Perl suffers in the benchmarks because it is interpreted, whereas the other languages are compiled. Its SHA256 implementation is 2-3x slower than the others, which may account for much of the difference.

D:

D has a lot going on. Unwilling to invest the effort required to discover the "Zen of D," I opted to take the simplest approach possible, mimicking the Haskell implementation. As a result, the code is quite concise and inefficient.

Most D functions are bafflingly flexible, accepting multiple arguments, types, and extra configuration parameters. Fortunately, the compiler's error messages were pretty helpful. I like the ability to declare pure functions and const arguments, the ability to make assertions about a functions inputs and outputs, and the ability to write unit tests alongside the code. Despite this, D is clearly living in the past to some degree: functions can only return a single value, leading to C-style "out" parameters (for which D even has a special keyword!).

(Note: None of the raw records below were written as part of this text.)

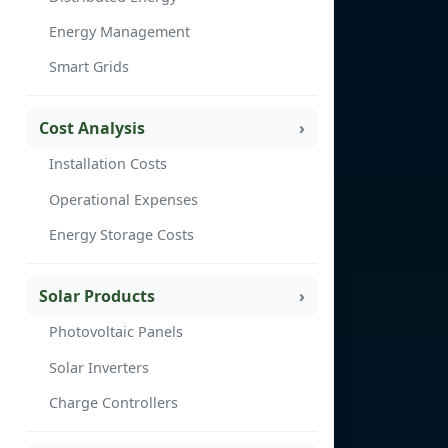
Energy Management
Smart Grids
Cost Analysis
Installation Costs
Operational Expenses
Energy Storage Costs
Solar Products
Photovoltaic Panels
Solar Inverters
Charge Controllers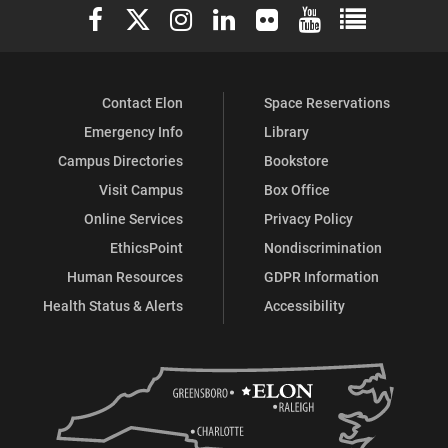
Elon University Facebook
Elon University X (formerly Twitter)
Elon University Instagram
Elon University LinkedIn
Elon University Flickr
Elon University You
Elon Universit
Facebook
Instagram
X
Contact Elon
Space Reservations
Emergency Info
Library
Campus Directories
Bookstore
Visit Campus
Box Office
Online Services
Privacy Policy
EthicsPoint
Nondiscrimination
Human Resources
GDPR Information
Health Status & Alerts
Accessibility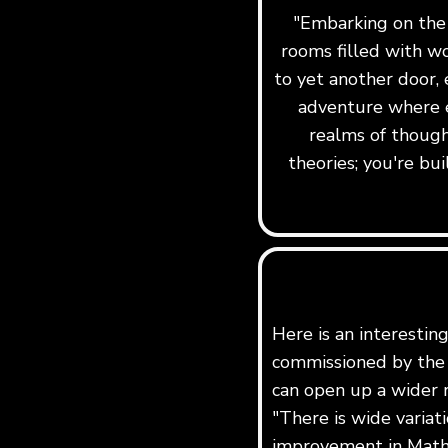
"Embarking on the j
rooms filled with w
to yet another door, 
adventure where e
realms of though
theories; you're b
Here is an interestin
commissioned by the 
can open up a wider r
"There is wide variat
improvement in Maths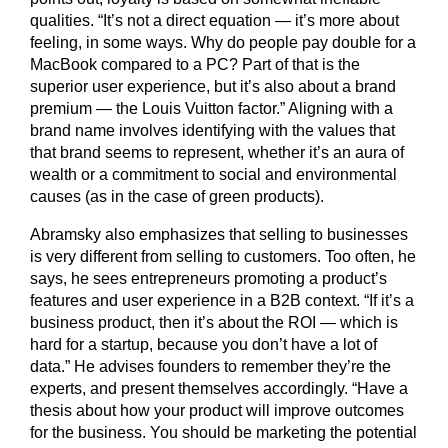
qualities. “It’s not a direct equation — it’s more about
feeling, in some ways. Why do people pay double for a
MacBook compared to a PC? Part of that is the
superior user experience, but it’s also about a brand
premium — the Louis Vuitton factor.” Aligning with a
brand name involves identifying with the values that
that brand seems to represent, whether it’s an aura of
wealth or a commitment to social and environmental
causes (as in the case of green products).
Abramsky also emphasizes that selling to businesses
is very different from selling to customers. Too often, he
says, he sees entrepreneurs promoting a product’s
features and user experience in a B2B context. “If it’s a
business product, then it’s about the ROI — which is
hard for a startup, because you don’t have a lot of
data.” He advises founders to remember they’re the
experts, and present themselves accordingly. “Have a
thesis about how your product will improve outcomes
for the business. You should be marketing the potential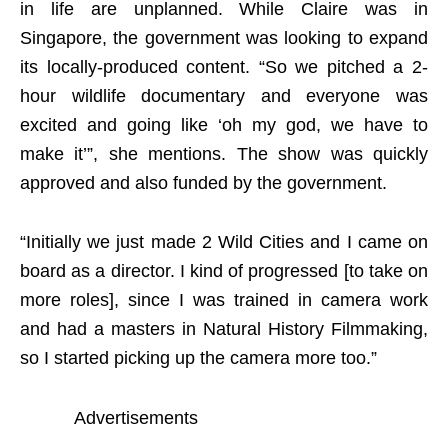
in life are unplanned. While Claire was in
Singapore, the government was looking to expand
its locally-produced content. “So we pitched a 2-
hour wildlife documentary and everyone was
excited and going like ‘oh my god, we have to
make it’”, she mentions. The show was quickly
approved and also funded by the government.
“Initially we just made 2 Wild Cities and I came on
board as a director. I kind of progressed [to take on
more roles], since I was trained in camera work
and had a masters in Natural History Filmmaking,
so I started picking up the camera more too.”
Advertisements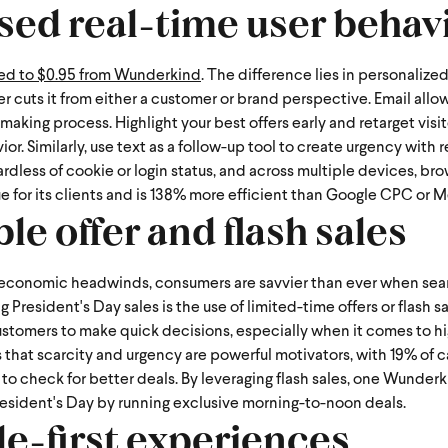
sed real-time user behav
red to $0.95 from Wunderkind
. The difference lies in personaliz
ger cuts it from either a customer or brand perspective.
Email allow
aking process. Highlight your best offers early and retarget visit
. Similarly, use text as a follow-up tool to create urgency with
rdless of cookie or login status, and across multiple devices, br
ue for its clients and is 138% more efficient than Google CPC or M
ble offer and flash sales
 economic headwinds, consumers are savvier than ever when sear
President's Day sales is the use of limited-time offers or flash s
ustomers to make quick decisions, especially when it comes to h
 that scarcity and urgency are powerful motivators, with 19% of c
heck for better deals. By leveraging flash sales, one Wunderki
resident's Day by running exclusive morning-to-noon deals.
le-first experiences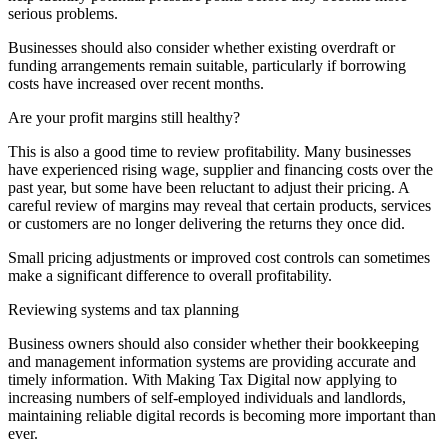
serious problems.
Businesses should also consider whether existing overdraft or
funding arrangements remain suitable, particularly if borrowing
costs have increased over recent months.
Are your profit margins still healthy?
This is also a good time to review profitability. Many businesses
have experienced rising wage, supplier and financing costs over the
past year, but some have been reluctant to adjust their pricing. A
careful review of margins may reveal that certain products, services
or customers are no longer delivering the returns they once did.
Small pricing adjustments or improved cost controls can sometimes
make a significant difference to overall profitability.
Reviewing systems and tax planning
Business owners should also consider whether their bookkeeping
and management information systems are providing accurate and
timely information. With Making Tax Digital now applying to
increasing numbers of self-employed individuals and landlords,
maintaining reliable digital records is becoming more important than
ever.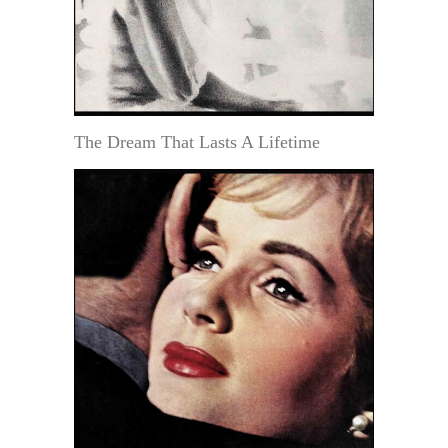
The Dream That Lasts A Lifetime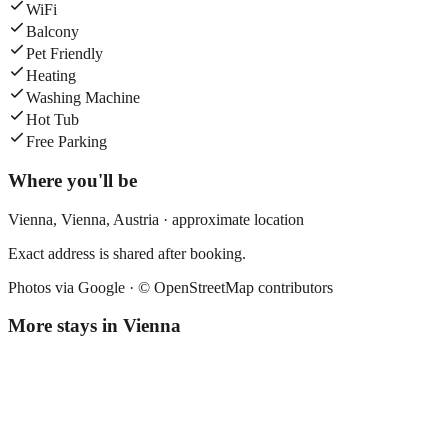
WiFi
Balcony
Pet Friendly
Heating
Washing Machine
Hot Tub
Free Parking
Where you'll be
Vienna,
Vienna
,
Austria
· approximate location
Exact address is shared after booking.
Photos via Google ·
© OpenStreetMap contributors
More stays in
Vienna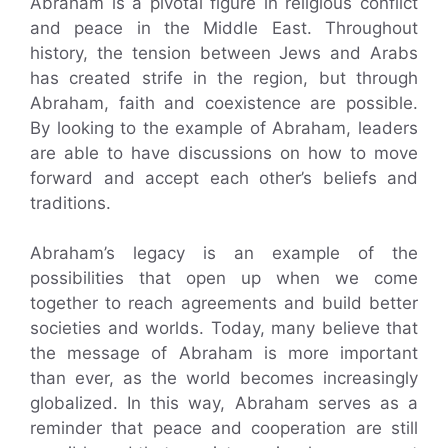
Abraham is a pivotal figure in religious conflict
and peace in the Middle East. Throughout
history, the tension between Jews and Arabs
has created strife in the region, but through
Abraham, faith and coexistence are possible.
By looking to the example of Abraham, leaders
are able to have discussions on how to move
forward and accept each other’s beliefs and
traditions.
Abraham’s legacy is an example of the
possibilities that open up when we come
together to reach agreements and build better
societies and worlds. Today, many believe that
the message of Abraham is more important
than ever, as the world becomes increasingly
globalized. In this way, Abraham serves as a
reminder that peace and cooperation are still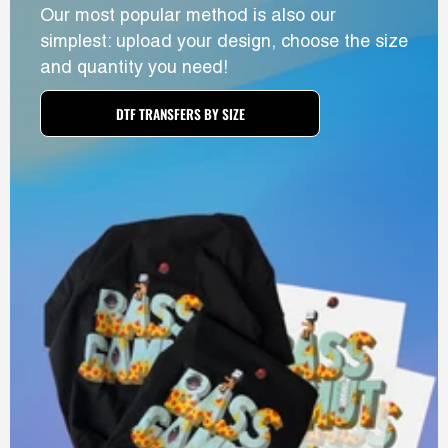
Our most popular method is also our
simplest: upload your design, choose the size
and quantity you need!
DTF TRANSFERS BY SIZE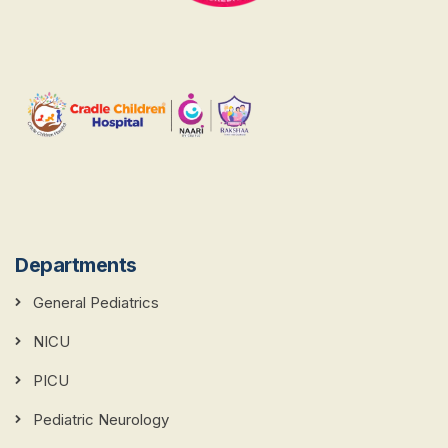
Departments
General Pediatrics
NICU
PICU
Pediatric Neurology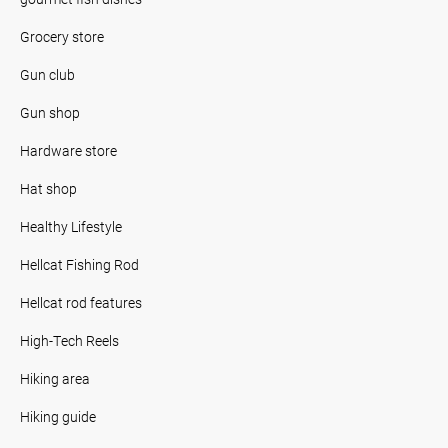
Grocery store
Gun club
Gun shop
Hardware store
Hat shop
Healthy Lifestyle
Hellcat Fishing Rod
Hellcat rod features
High-Tech Reels
Hiking area
Hiking guide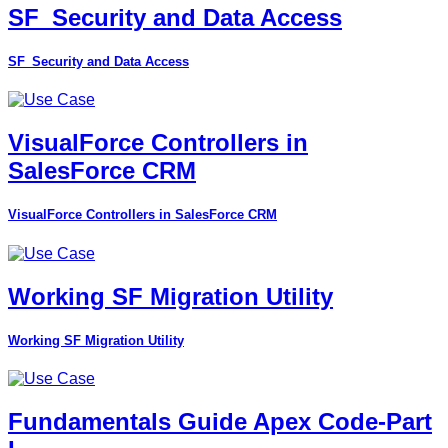
SF_Security and Data Access
SF_Security and Data Access
VisualForce Controllers in
SalesForce CRM
VisualForce Controllers in SalesForce CRM
Working SF Migration Utility
Working SF Migration Utility
Fundamentals Guide Apex Code-Part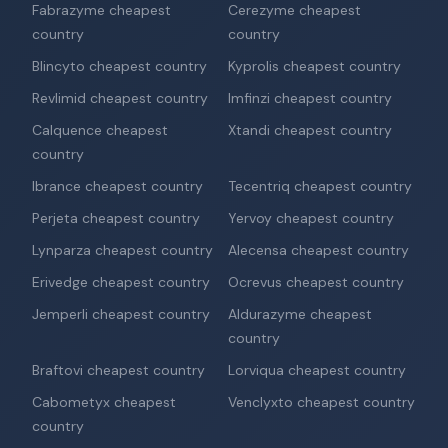
Fabrazyme cheapest
Cerezyme cheapest
country
country
Blincyto cheapest country
Kyprolis cheapest country
Revlimid cheapest country
Imfinzi cheapest country
Calquence cheapest
Xtandi cheapest country
country
Ibrance cheapest country
Tecentriq cheapest country
Perjeta cheapest country
Yervoy cheapest country
Lynparza cheapest country
Alecensa cheapest country
Erivedge cheapest country
Ocrevus cheapest country
Jemperli cheapest country
Aldurazyme cheapest
country
Braftovi cheapest country
Lorviqua cheapest country
Cabometyx cheapest
Venclyxto cheapest country
country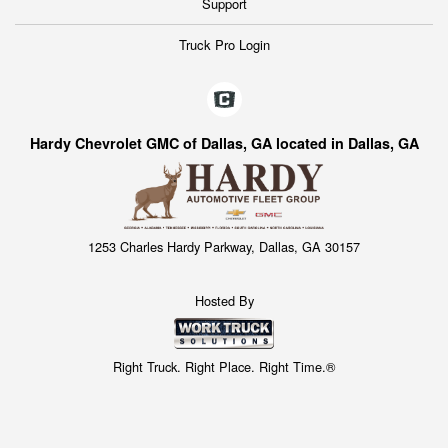
Support
Truck Pro Login
Hardy Chevrolet GMC of Dallas, GA located in Dallas, GA
1253 Charles Hardy Parkway, Dallas, GA 30157
Hosted By
Right Truck. Right Place. Right Time.®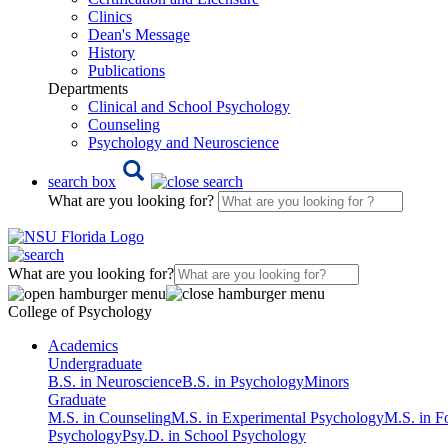
Clinics
Dean's Message
History
Publications
Departments
Clinical and School Psychology
Counseling
Psychology and Neuroscience
search box
What are you looking for?
What are you looking for?
College of Psychology
Academics
Undergraduate
B.S. in Neuroscience
B.S. in Psychology
Minors
Graduate
M.S. in Counseling
M.S. in Experimental Psychology
M.S. in F
Psychology
Psy.D. in School Psychology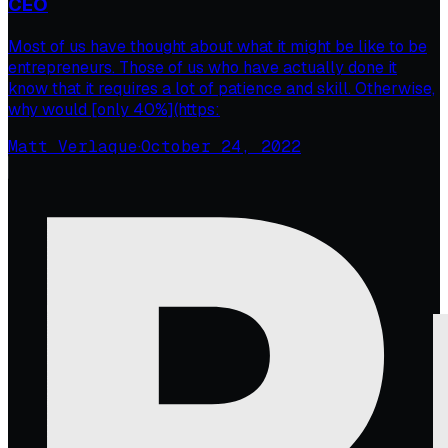
CEO
Most of us have thought about what it might be like to be
entrepreneurs. Those of us who have actually done it
know that it requires a lot of patience and skill. Otherwise,
why would [only 40%](https:
Matt Verlaque
·
October 24, 2022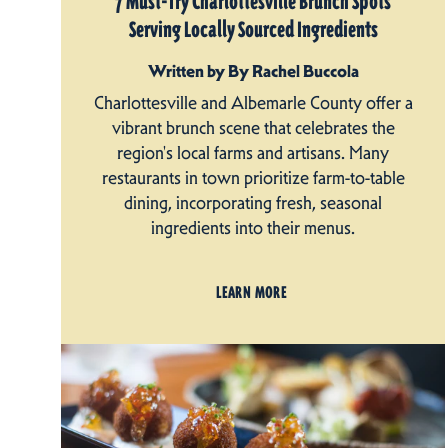
7 Must-Try Charlottesville Brunch Spots
Serving Locally Sourced Ingredients
Written by By Rachel Buccola
Charlottesville and Albemarle County offer a
vibrant brunch scene that celebrates the
region's local farms and artisans. Many
restaurants in town prioritize farm-to-table
dining, incorporating fresh, seasonal
ingredients into their menus.
LEARN MORE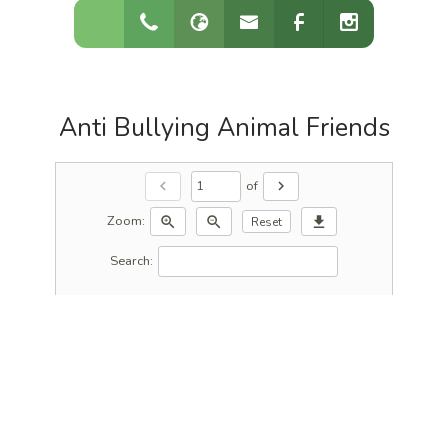
Anti Bullying Animal Friends
of
chevron_left
chevron_right
Zoom:
zoom_in
zoom_out
download
Reset
Search: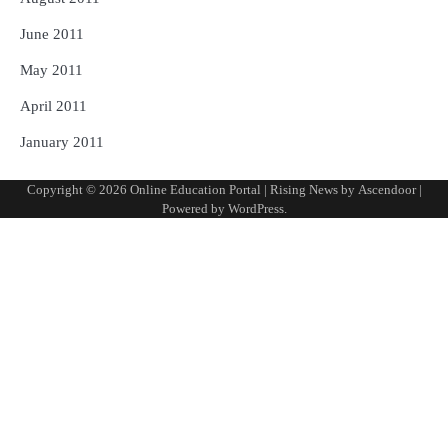
June 2011
May 2011
April 2011
January 2011
Copyright © 2026
Online Education Portal
| Rising News by
Ascendoor
|
Powered by
WordPress
.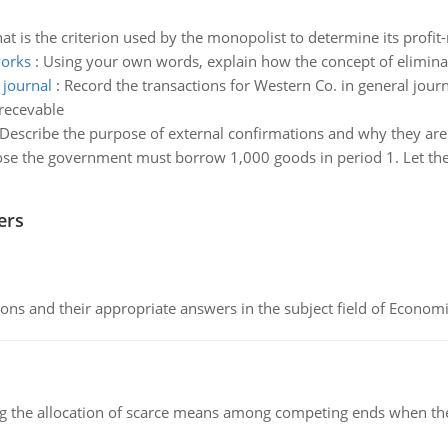
at is the criterion used by the monopolist to determine its profit
works
:
Using your own words, explain how the concept of elimina
 journal
:
Record the transactions for Western Co. in general jou
recevable
Describe the purpose of external confirmations and why they are
se the government must borrow 1,000 goods in period 1. Let the g
ers
ns and their appropriate answers in the subject field of Economi
ng the allocation of scarce means among competing ends when the 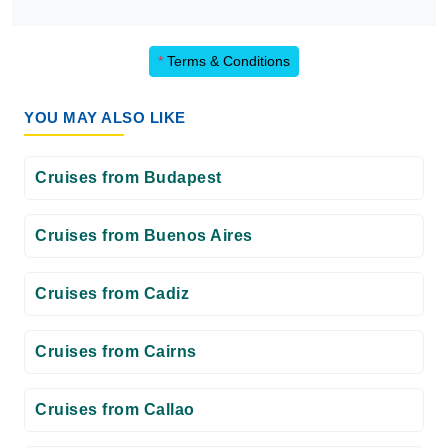
*
Terms & Conditions
YOU MAY ALSO LIKE
Cruises from Budapest
Cruises from Buenos Aires
Cruises from Cadiz
Cruises from Cairns
Cruises from Callao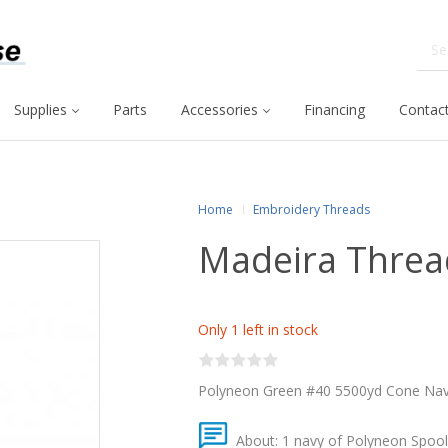
Supplies
Parts
Accessories
Financing
Contact
Home
Embroidery Threads
Madeira Threa
Only 1 left in stock
Polyneon Green #40 5500yd Cone Na
About: 1 navy of Polyneon Spool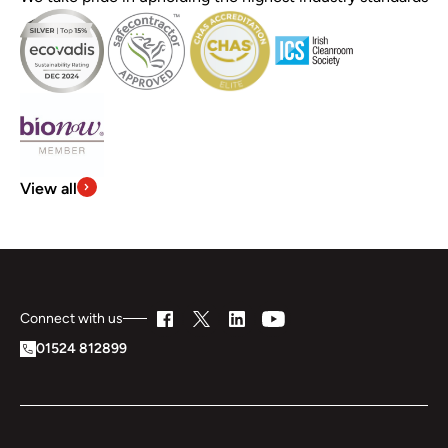
View all
Connect with us
01524 812899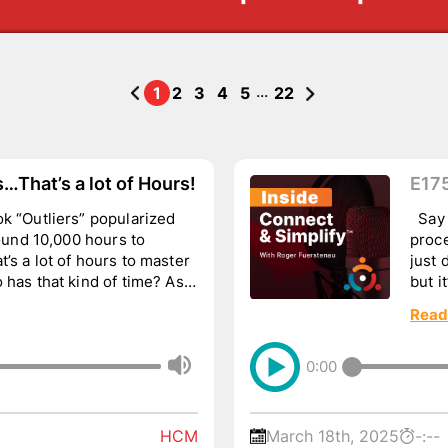
...
1
2
3
4
5
22
That’s a lot of Hours!
E175
k “Outliers” popularized
Say 
round 10,000 hours to
proce
’s a lot of hours to master
just 
 has that kind of time? As a
but i
wa...
Read
0:00
HCM
March 18th, 2025
-:--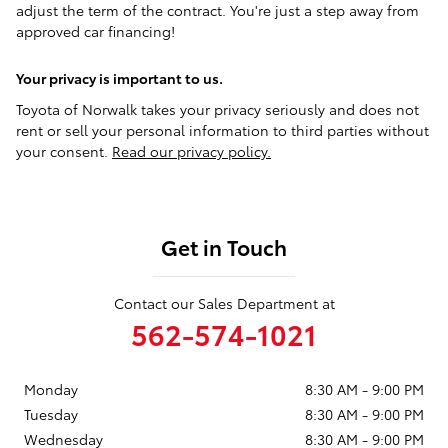
adjust the term of the contract. You're just a step away from
approved car financing!
Your privacy is important to us.
Toyota of Norwalk takes your privacy seriously and does not
rent or sell your personal information to third parties without
your consent.
Read our privacy policy.
Get in Touch
Contact our Sales Department at
562-574-1021
Monday
8:30 AM - 9:00 PM
Tuesday
8:30 AM - 9:00 PM
Wednesday
8:30 AM - 9:00 PM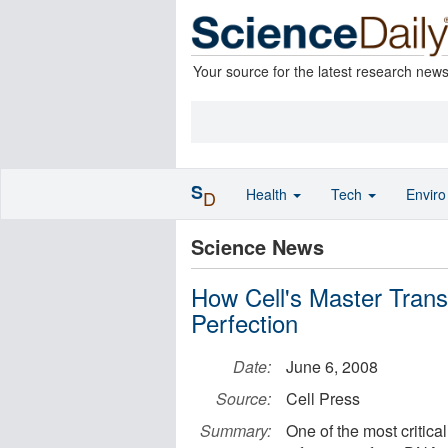
Your source for the latest research new
S
Health
Tech
Envir
D
Science News
How Cell's Master Tran
Perfection
Date:
June 6, 2008
Source:
Cell Press
Summary:
One of the most critical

The biggest surprise was how slow D's SHA-256 library is. It's almost 5x slower than the other languages. At first I wondered if the awful performance was my fault, but the built-in profiler and benchmarking tools revealed that no, the hash function is to blame. I'm glad I didn't waste too much time trying to optimize my implementation.

I think I understand now why D is not very popular. It certainly seems preferable to C++, but the few clear improvements are drowning in a sea of new features, new syntax, and new terminology. The language is simply too busy, and lacks a guiding principle. "The most dangerous enemy of a better solution is an existing codebase that is just good enough."